From: Lachlan Hunt <lachlan.hunt@lachy.id.au>
Date: Fri, 20 Jul 2007 23:06:14 +1000
Message-ID: <46A0B346.8020703@lachy.id.au>
To: Robert Burns <rob@robburns.com>
CC: Anne van Kesteren <annevk@opera.com>, HTML WG <public-html@w3.org>

Robert Burns wrote:
> On Jul 20, 2007, at 5:48 AM, Anne van Kesteren wrote:
>> On Fri, 20 Jul 2007 08:55:48 +0200, Robert Burns <rob@robburns.com> 
>> wrote:
>>> The <pre><code> example seems  like less than best practice.

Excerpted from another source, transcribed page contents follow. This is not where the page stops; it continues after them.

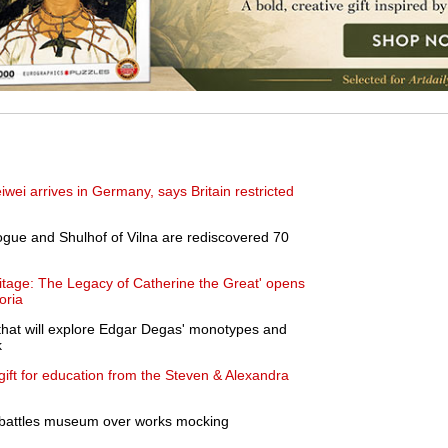
iwei arrives in Germany, says Britain restricted
gue and Shulhof of Vilna are rediscovered 70
itage: The Legacy of Catherine the Great' opens
oria
hat will explore Edgar Degas' monotypes and
k
ft for education from the Steven & Alexandra
 battles museum over works mocking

Why not 
>>> simply use <code style='white-space: pre;' >some code with 
>>> line-breaks</code> or even just <pre class='c-plusplus-code' >some 
>>> c++ code here</pre>. Either of those contain the same or more 
>>> semantics without adding another level to the hierarchy.
>>
>> The latter doesn't give you any semantics unless you define some 
>> microformat.
> 
> How does:
> 
> <pre><code> some c++ code here.</code></pre>
> 
> provide more semantics than
> 
> <pre class='c-plusplus-code' >some c++ code here</pre>
> 
> Are you really saying that if a microformat doesn't tell you what I 
> mean, you cannot discern anything from that source code.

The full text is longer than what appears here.